--- START ---

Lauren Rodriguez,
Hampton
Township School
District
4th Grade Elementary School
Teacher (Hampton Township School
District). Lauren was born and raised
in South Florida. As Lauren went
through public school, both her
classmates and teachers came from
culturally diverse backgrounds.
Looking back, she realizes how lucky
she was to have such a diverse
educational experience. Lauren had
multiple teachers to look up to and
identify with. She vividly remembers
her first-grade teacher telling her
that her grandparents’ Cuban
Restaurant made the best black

--- END ---
--- START ---

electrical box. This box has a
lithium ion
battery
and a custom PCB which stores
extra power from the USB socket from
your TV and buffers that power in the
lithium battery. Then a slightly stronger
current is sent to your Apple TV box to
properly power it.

--- END ---

# Task requirements
The answer consists of the lines above that include the word "power", each copied exactly.

# Response box
extra power from the USB socket from
your TV and buffers that power in the
properly power it.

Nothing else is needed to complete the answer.